You could try a number of things, always bearing in mind that employees cannot order company owners to do anything. First, you could suggest owners should get out of the office — don’t say “armchairs” — for any number of reasons. These could include “needing your special expertise” or “insight only you can provide on site.” If a problem occurred on a recent project where the owner’s presence would have helped, you can politely cite that. If owners express they “don’t have the time” to leave the office for whatever reason, perhaps counter that the time spent “in the real world” — but again, don’t say it like that! — is a necessary investment that will save the whole company valuable time, including the owners. Do tread lightly, however, as your position allows you to make suggestions only. Plus, you don’t want bosses asking if they’re needed because the team — or you — can’t handle whatever situation.
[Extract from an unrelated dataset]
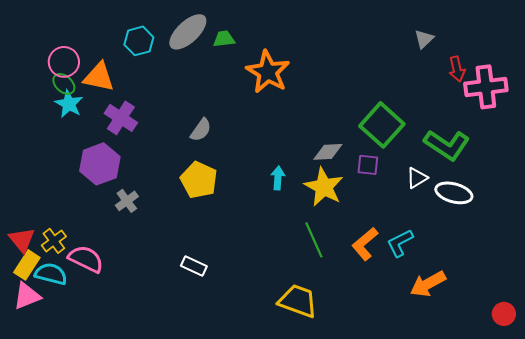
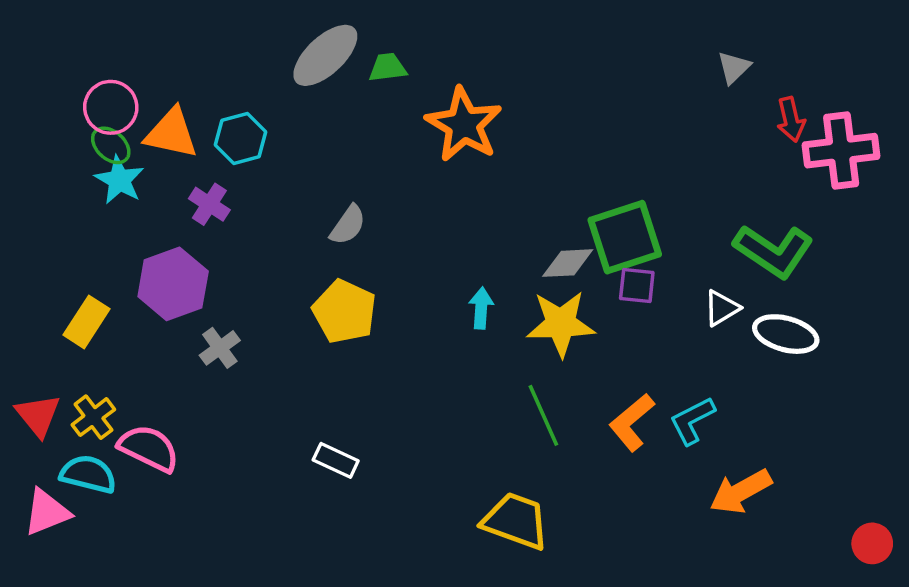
cyan hexagon: (139, 41) -> (241, 138), moved
purple cross: (121, 118) -> (209, 204), size x0.7
green square: (382, 125) -> (625, 237), moved, turned 30
yellow star: (324, 187) -> (561, 324), turned -30
yellow rectangle: (27, 265) -> (87, 322), moved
We are looking for a software system like SquareCoil or [something else]. They all look OK. We just want a user-friendly one. We also want to hear from end users, not just the salespeople.

Our Shop Operations columnist Dale Salamacha, president and co-owner of Media 1/Wrap This (Sanford, FL) was considering the very same question some time ago. In a recent column, Dale described how the Facebook group “Those Damn Sign Guys” provided valuable advice and feedback from other companies using sign management software, including SquareCoil (see ST, June 2023): “A couple of years ago, when we decided we needed management software in our shop, we went directly to TDSG on Facebook and asked for advice on the best systems out there,” Dale wrote. “We got plenty of great direction.” Also, TDSG is not the only group on Facebook (or elsewhere) where you can find sign companies themselves — not the software companies — discussing and evaluating management software.
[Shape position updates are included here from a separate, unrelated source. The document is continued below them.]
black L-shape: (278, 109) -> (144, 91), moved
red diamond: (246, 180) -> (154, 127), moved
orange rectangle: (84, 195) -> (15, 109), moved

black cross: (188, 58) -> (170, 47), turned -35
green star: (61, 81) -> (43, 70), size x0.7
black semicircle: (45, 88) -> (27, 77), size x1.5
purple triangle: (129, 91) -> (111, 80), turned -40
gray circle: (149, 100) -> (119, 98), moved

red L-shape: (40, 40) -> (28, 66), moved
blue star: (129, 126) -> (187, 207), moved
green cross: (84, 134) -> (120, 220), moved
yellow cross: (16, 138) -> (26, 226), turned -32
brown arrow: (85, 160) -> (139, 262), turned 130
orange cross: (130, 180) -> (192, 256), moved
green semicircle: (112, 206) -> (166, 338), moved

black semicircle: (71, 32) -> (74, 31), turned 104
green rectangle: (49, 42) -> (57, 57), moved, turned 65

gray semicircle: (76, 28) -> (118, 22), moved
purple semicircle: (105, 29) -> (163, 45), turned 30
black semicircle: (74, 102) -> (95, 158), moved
Can I set limits on my employees’ side-hustles? I don’t want them to apply training from my company to install wraps, for example, on weekends.

This is very much a state-by-state issue but in general the law looks dimly on efforts to restrict a person’s right to earn an income. Some states like California and New York are particularly protective of employee rights, including the right to “moonlight,” or work for other employers outside of regular work hours. At the same time, if you can show conflict of interest, for example, a wrap installer using training paid for by your company, or just anyone whose freelance work appears to be exhausting them and impacting their performance for you, then you stand on stronger ground. In such cases, talk to your lawyer about drafting an effective non-compete contract.